Mais puisque le tennis a ses raisons que la raison ignore – et c’est ce qui fait tout son charme – l’Allemand a commis un premier impair sur son service (il n’avait concédé aucune balle de break jusqu’ici) à 4-4 dans la troisième manche, alors que la victoire et un premier quart de finale à Wimbledon lui tendaient les bras. Si on ne peut décemment pas écrire qu’il a perdu le fil, il a bien aidé Taylor Fritz à appuyer sur l’interrupteur de l’espoir. Et de petite veilleuse à lumière puis à flash, il n’y a qu’un pas… "C’est incroyable d’avoir fait ça sur le Centre Court de Wimbledon avec deux sets de retard, s’est réjoui le 12e joueur mondial. Pendant le match, je me disais dit que c’était vraiment dommage de jouer aussi bien et de perdre en trois sets secs. J’y ai cru parce que j’avais l’impression de jouer à un très bon niveau. Il fallait juste que j’arrive à gratter quelques points ici et là… Ensuite, je me suis dit que je pouvais prendre les sets les uns après les autres et renverser la vapeur."
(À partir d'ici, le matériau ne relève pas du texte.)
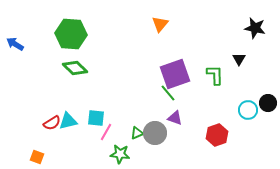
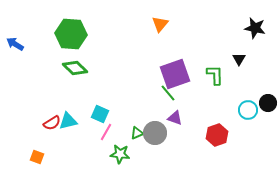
cyan square: moved 4 px right, 4 px up; rotated 18 degrees clockwise
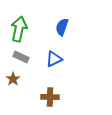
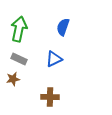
blue semicircle: moved 1 px right
gray rectangle: moved 2 px left, 2 px down
brown star: rotated 24 degrees clockwise
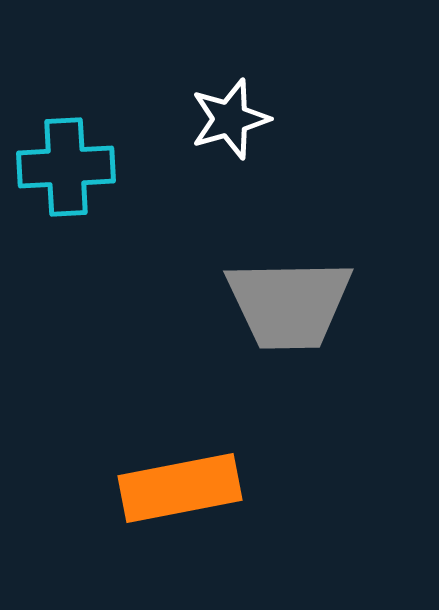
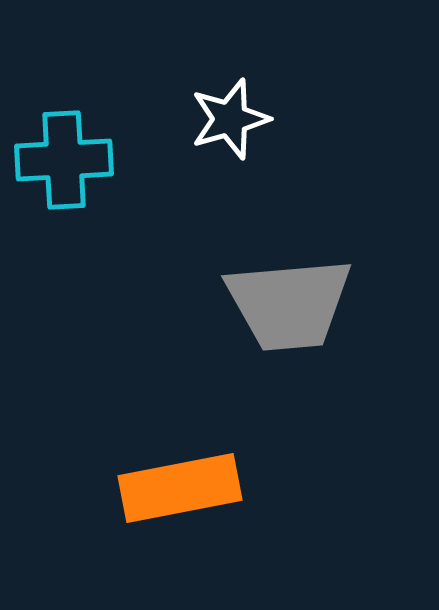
cyan cross: moved 2 px left, 7 px up
gray trapezoid: rotated 4 degrees counterclockwise
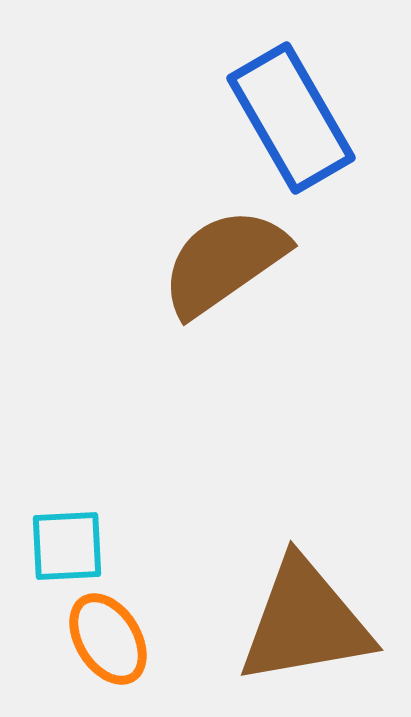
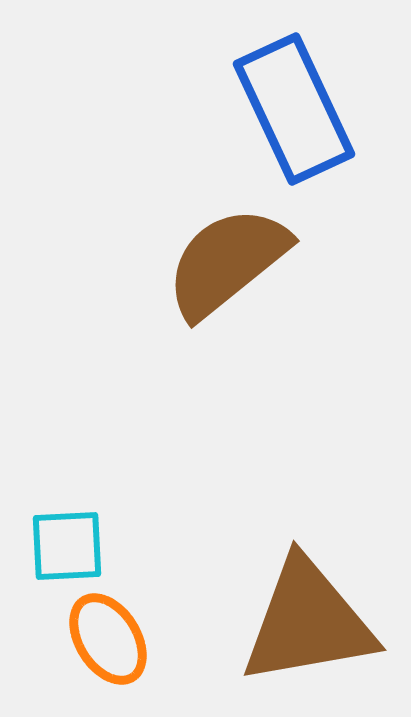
blue rectangle: moved 3 px right, 9 px up; rotated 5 degrees clockwise
brown semicircle: moved 3 px right; rotated 4 degrees counterclockwise
brown triangle: moved 3 px right
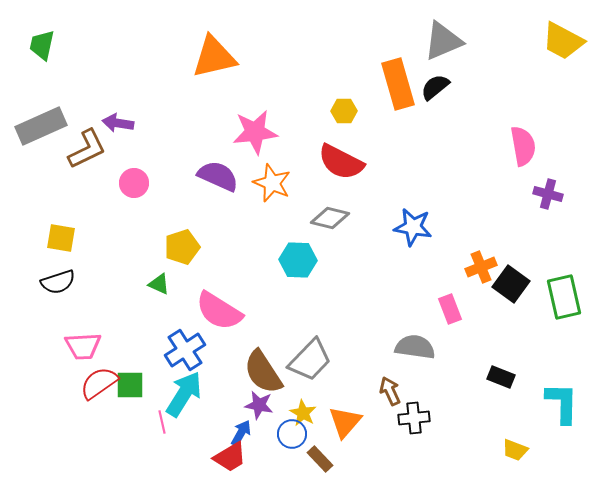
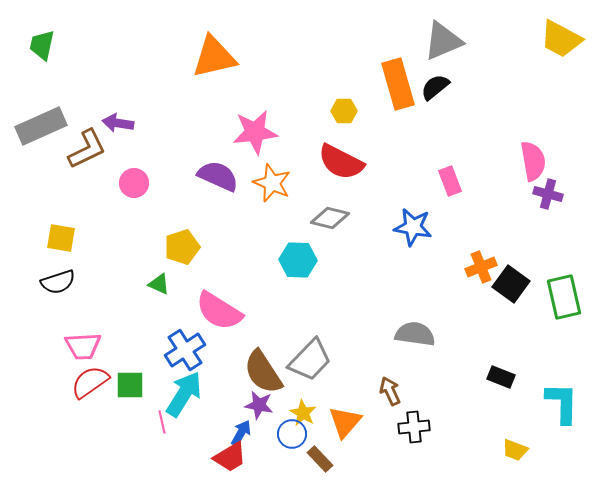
yellow trapezoid at (563, 41): moved 2 px left, 2 px up
pink semicircle at (523, 146): moved 10 px right, 15 px down
pink rectangle at (450, 309): moved 128 px up
gray semicircle at (415, 347): moved 13 px up
red semicircle at (99, 383): moved 9 px left, 1 px up
black cross at (414, 418): moved 9 px down
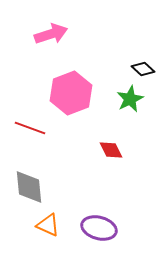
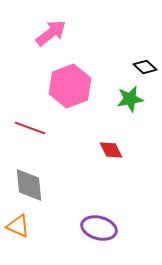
pink arrow: moved 1 px up; rotated 20 degrees counterclockwise
black diamond: moved 2 px right, 2 px up
pink hexagon: moved 1 px left, 7 px up
green star: rotated 16 degrees clockwise
gray diamond: moved 2 px up
orange triangle: moved 30 px left, 1 px down
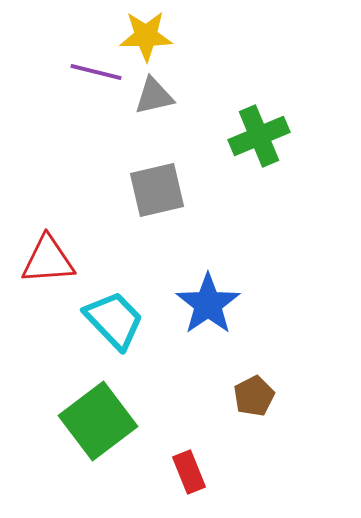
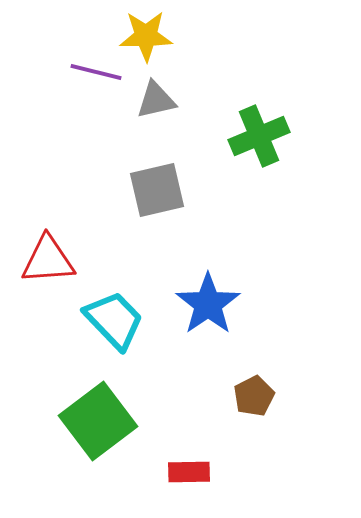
gray triangle: moved 2 px right, 4 px down
red rectangle: rotated 69 degrees counterclockwise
En glanant cette troisième manche, l’outsider du jour a fait basculer la rencontre de son côté et dans une douce folie. Revigoré par sa réussite, ses "come on" bruyants et le soutien du public, celui qui jouait déjà très bien jusqu’ici a encore un peu plus réhaussé le curseur (69 coups gagnants pour 23 fautes directes), ne concédant plus aucune balle de break jusqu’à la fin de la partie (83% de points gagnés derrière sa première, 69% sur deuxième). Intouchable dans le jeu décisif du quatrième set, il s’est même permis de reprendre le service de "Sascha" dans la manche finale pour s’envoler vers une victoire magistrale – sa première contre un Top 5 mondial – dont il se souviendra longtemps (4/6, 6/7(4), 6/4, 7/6(3), 6/3 en 3h29).
Battu en quarts de finale de l’édition 2022 au terme d’un match mémorable face à Rafael Nadal, Taylor Fritz voudra faire mieux mercredi contre Lorenzo Musetti (voir ci-dessous). "Ce sera ma deuxième participation mais cette fois-ci, j’ai l’impression de l’avoir bien plus méritée. Je suis vraiment impatient de retenter ma chance."
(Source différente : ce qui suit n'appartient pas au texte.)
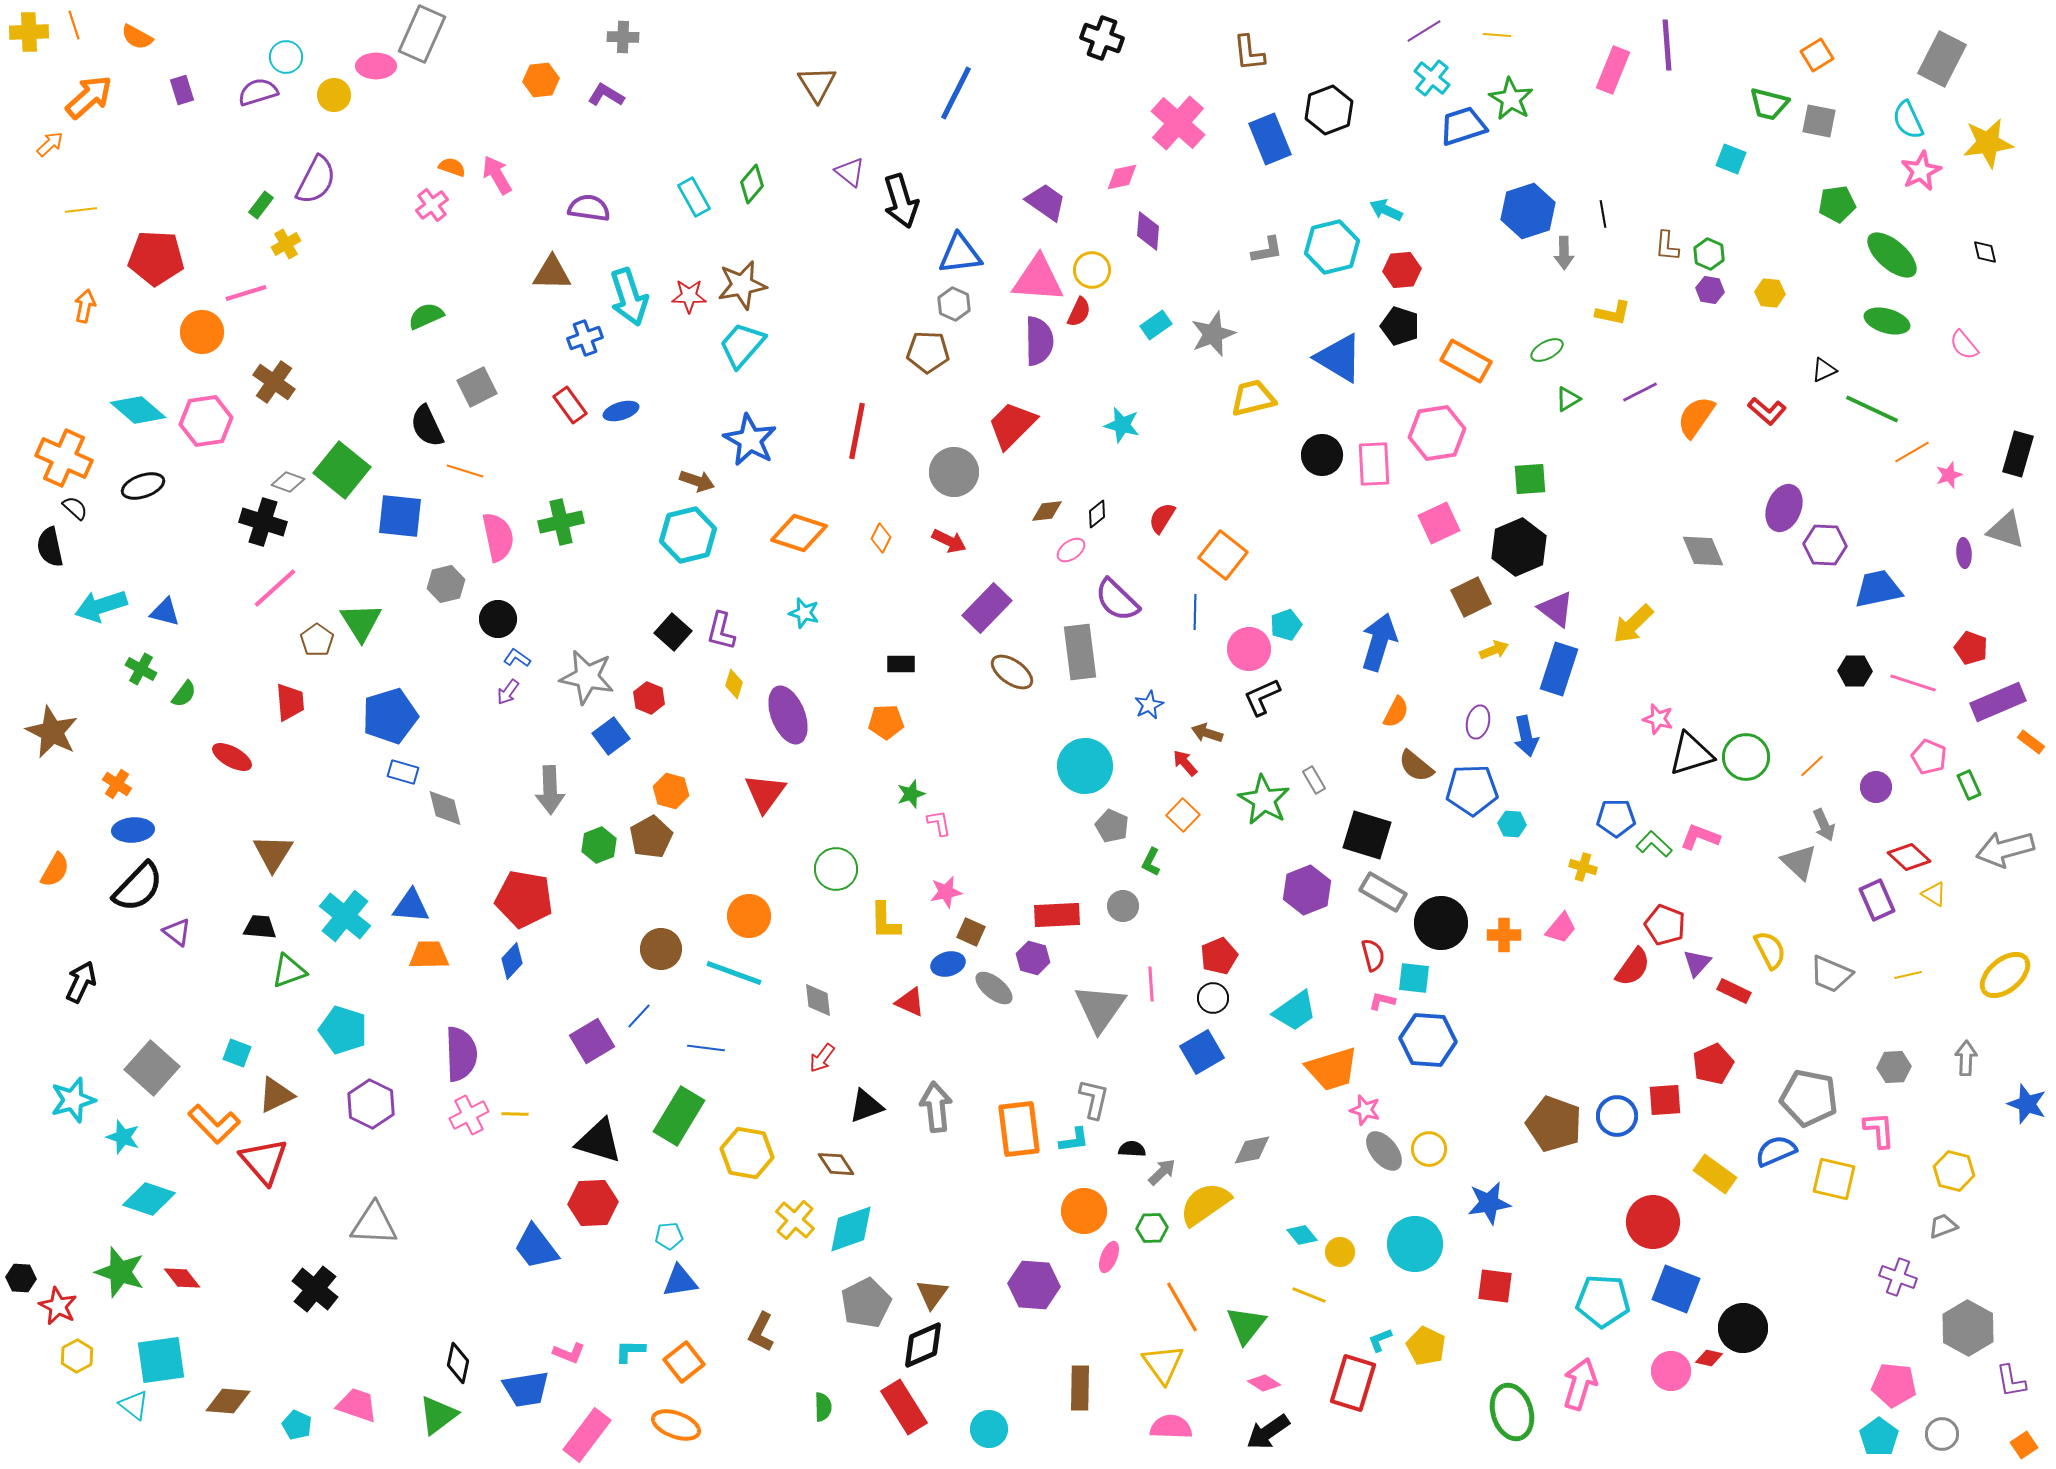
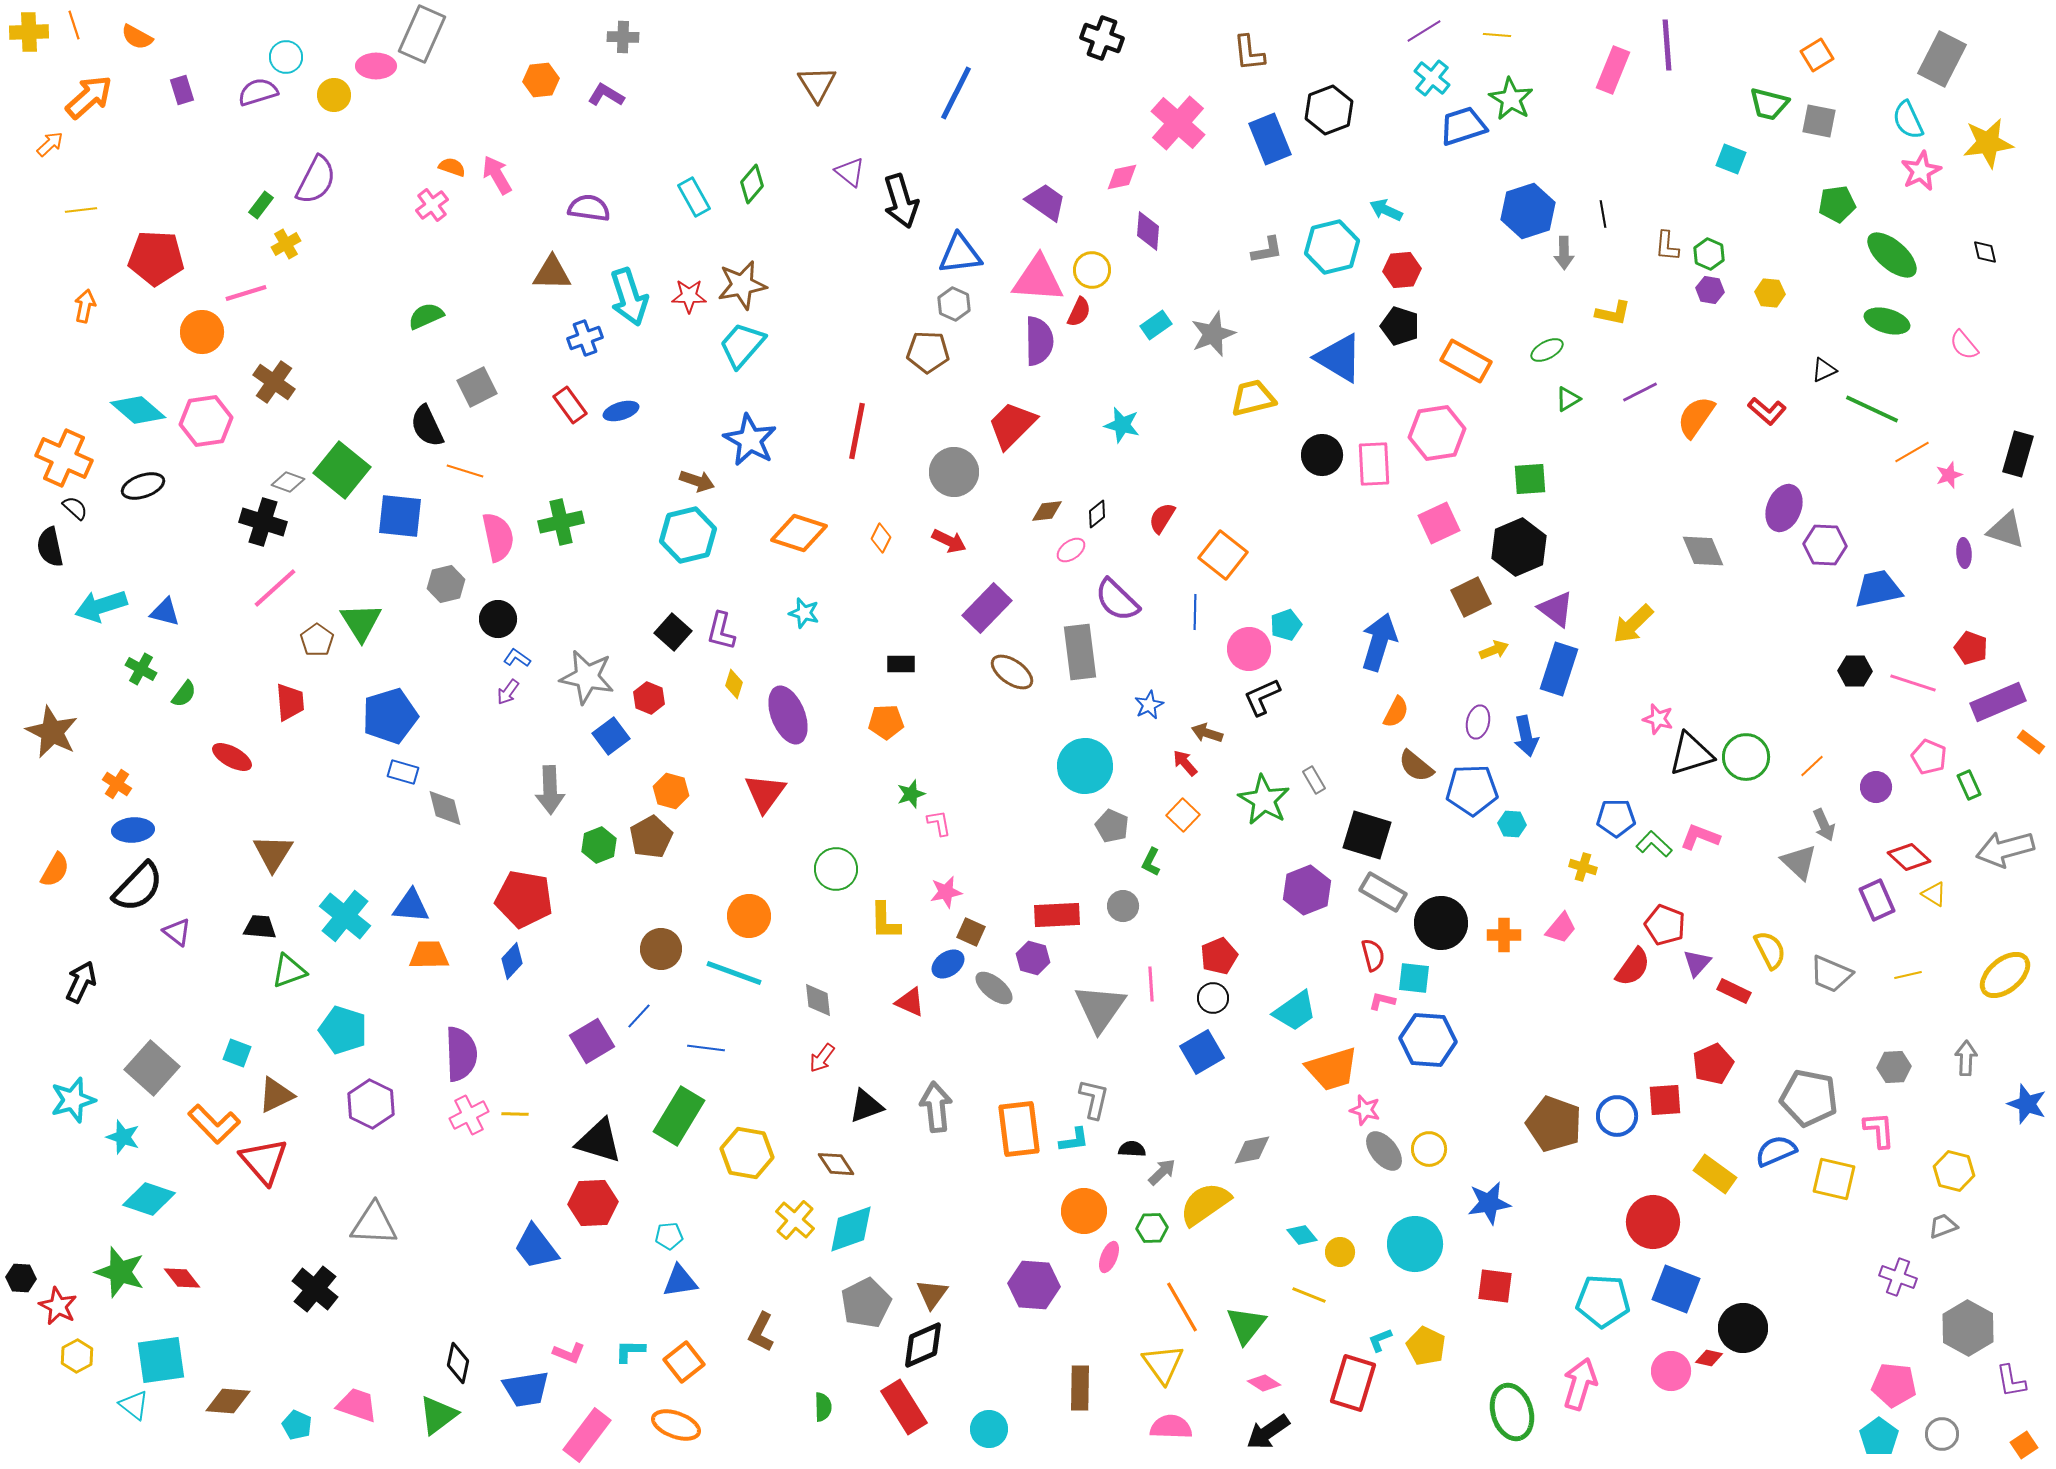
blue ellipse at (948, 964): rotated 20 degrees counterclockwise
Djokovic souhaite "good night" à ses détracteurs
Entré plus tard que prévu en raison du thriller précédemment disputé, Novak Djokovic n’avait pas l’intention de s’éterniser sur le Center Court. Bousculé lors de ses précédentes sorties, il a rapidement fait comprendre à un Holger Rune des mauvais soirs que rien (ni personne) ne pourrait l’empêcher de disputer un 15e quart de finale à Wimbledon, son 60e en Grand Chelem. En enquillant les trois premiers jeux du match sans perdre le moindre point, il a tout de suite envoyé un signal fort à destination du Danois. Intraitable sur sa mise en jeu, il a écarté les deux seules balles break de son adversaire, dont la tentative de putsch en fin de deuxième manche a été tuée dans l’œuf, le septuple champion considérant sans doute que le public avait eu le droit à suffisamment de folie pour aujourd’hui.
Des spectateurs dont les "Ruuuuune, Ruuuuune" incessants ont quelque peu agacé l’homme aux désormais 96 victoires à Wimb’ (6/3, 6/4, 6/2 en 2h03). Interrogé sur ce sujet en fin de partie, il a envoyé un message clair à destination des tribunes. "A tous les fans respectueux et qui sont restés ce soir, je pense à vous du fond du cœur, j’ai apprécié votre soutien. Et à tous ceux qui ont choisi de manquer de respect aux joueurs, en l'occurrence à moi, je vous souhaite une booooonne nuit !". Du Djokovic dans le texte et dans l’attitude. Pas de doute, le "Djoker" est de retour et ce n’est pas une bonne nouvelle pour son prochain adversaire, Alex de Minaur.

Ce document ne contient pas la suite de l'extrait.